▶ **What you will do**
Across the listing below, count every line where the string "Taşınabilir" appears, then give only the count.

··· Material for this exercise ···

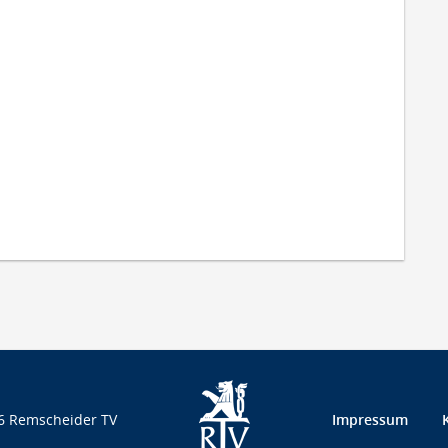
6 Remscheider TV
Impressum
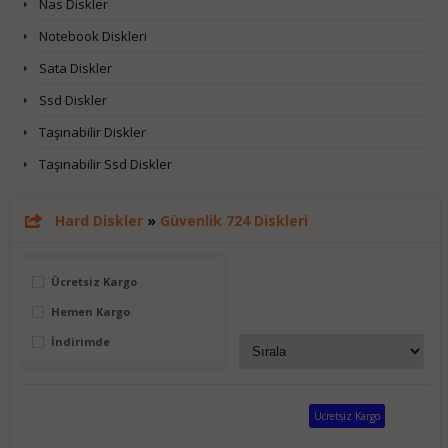
Nas Diskler
Notebook Diskleri
Sata Diskler
Ssd Diskler
Taşınabilir Diskler
Taşınabilir Ssd Diskler
Hard Diskler
»
Güvenlik 724 Diskleri
Ücretsiz Kargo
Hemen Kargo
İndirimde
Ücretsiz Kargo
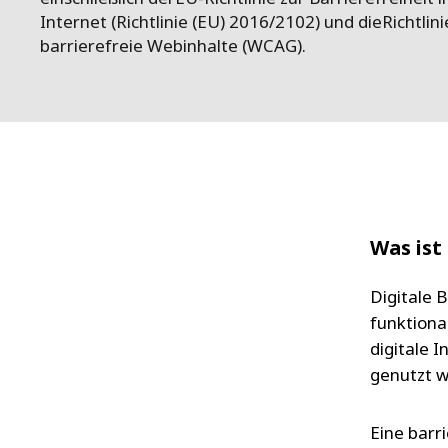
Internet (Richtlinie (EU) 2016/2102) und dieRichtlini
barrierefreie Webinhalte (WCAG).
Was ist 
Digitale 
funktional
digitale 
genutzt 
Eine barr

···

▶ **Expected answer**
2